Um estudo inédito feito pelo Instituto-Geral de Perícias (IGP) revelou que a quantidade de cocaína presente em amostras apreendidas no Estado em 2021 variou de 0% a 78%. Ou seja, havia porções sem nada de cocaína, apenas adulterantes.
Conforme a chefe da Divisão de Química Forense do Departamento de Perícias Laboratoriais, Lara Soccol Gris, para ser considerada pura, livre de outros intoxicantes, a porção vendida comercialmente teria de ter entre 98% e 100% de cocaína, o que não é comum de ser encontrado.
— Por não saber exatamente o que está comprando, e diante da grande variabilidade de concentrações constatada, podemos dizer que os usuários estão gravemente expostos ao risco de intoxicações e de overdose — diz Lara, que é coorientadora do trabalho realizado em parceria com a Ulbra.
Em fevereiro, o caso de dezenas de pessoas intoxicadas e, pelo menos, 24 mortas na Argentina depois do consumo de cocaína adulterada deixou autoridades em alerta. Jornais locais, que tiveram acesso a laudos de análise da droga, divulgaram que foi encontrado no material o Carfentanil, um opioide de uso veterinário.

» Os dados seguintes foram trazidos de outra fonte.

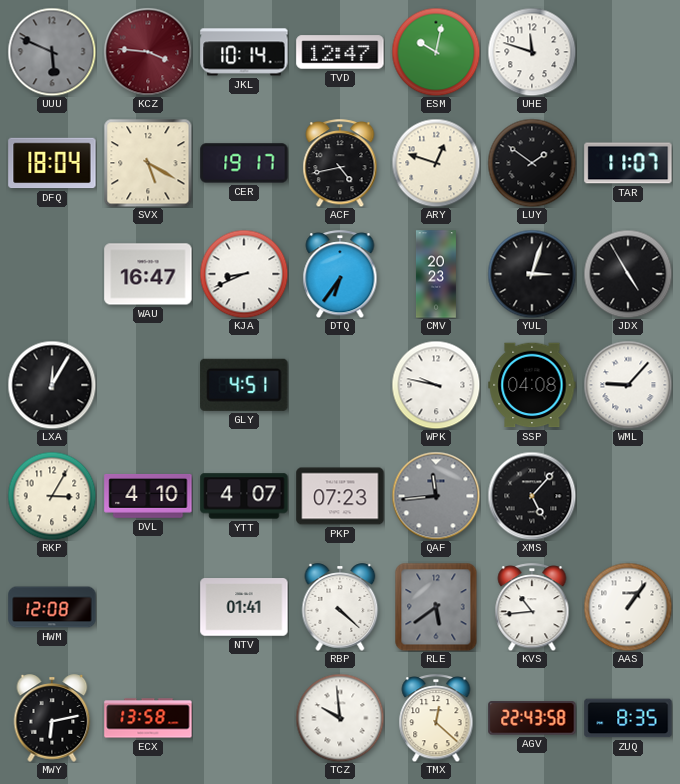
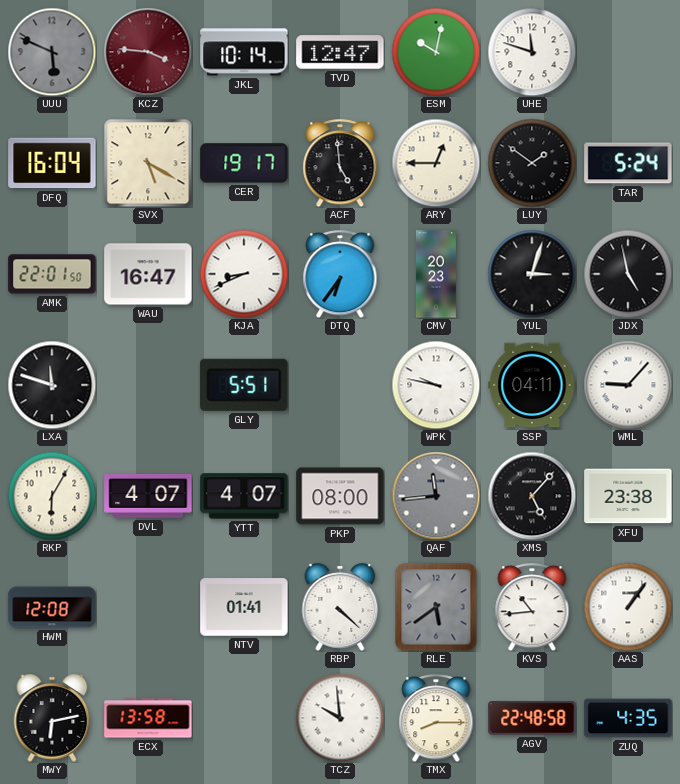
DFQ: 18:04 -> 16:04
ACF: 4:43 -> 4:59
ARY: 12:48 -> 12:45
TAR: 11:07 -> 5:24
AMK: none -> 22:01
JDX: 4:55 -> 4:58
LXA: 12:05 -> 11:48
GLY: 4:51 -> 5:51
SSP: 04:08 -> 04:11
RKP: 3:05 -> 6:05
DVL: 4:10 -> 4:07
PKP: 07:23 -> 08:00
XFU: none -> 23:38
TMX: 12:22 -> 8:15
AGV: 22:43 -> 22:48
ZUQ: 8:35 -> 4:35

A substância é usada para anestesiar elefantes. O produto é tão perigoso que há orientação da DEA, a agência americana de combate às drogas, para que policiais não façam o manuseio da droga se houver suspeita da presença do opioide.
— Não se sabe o que pode estar sendo misturado na cocaína. Temos cada vez mais apreensões de drogas sintéticas. Seria um alto risco se fossem misturadas à cocaína — destaca a perita Lara.
O estudo conduzido no IGP virou trabalho de conclusão do curso de Química Industrial da Ulbra, de autoria de Bárbara Rodrigues Cerveira, que é técnica em perícias do IGP. O instituto mantém convênios com universidades, o que permite a produção de trabalhos em conjunto e com troca de experiências.
A pesquisa, segundo o IGP, pode ajudar a área da segurança pública a conhecer melhor a sistemática de trabalhos das facções que atuam na venda de drogas, além de servir como ferramenta de alerta à saúde pública. Foram analisadas 141 amostras de apreensões no Estado.
Os resultados revelaram que há grande variabilidade na presença da cocaína nos materiais apreendidos, sendo que a maior disparidade de concentrações foi identificada em apreensões da Região Metropolitana: apenas 30% possuíam mais do que 40% de cocaína em sua composição. Em Porto Alegre, das 54 amostras analisadas, 35 tinham menos de 50% de teor de cocaína.
No material de Gravataí, nenhuma das 10 amostras apresentou mais do que 40% de cocaína na composição. Em Canoas, apenas uma porção tinha mais do que 50% da droga pura. Em uma das análises foi constatado que a amostra tinha 0% de teor de cocaína, ou seja, o produto vendido como cocaína era, majoritariamente, composto por tetracaína.
Quando o cenário é o Interior, a baixa concentração da droga no material apreendido se repetiu. Na Região Oeste, a média aproximada do teor de cocaína ficou entre 15 e 35%, na Região Norte, de 16 a 40% na Região Central, entre 13 e 42%, e na Região Sul, o teor de cocaína nas amostras ficou entre 14 e 41%.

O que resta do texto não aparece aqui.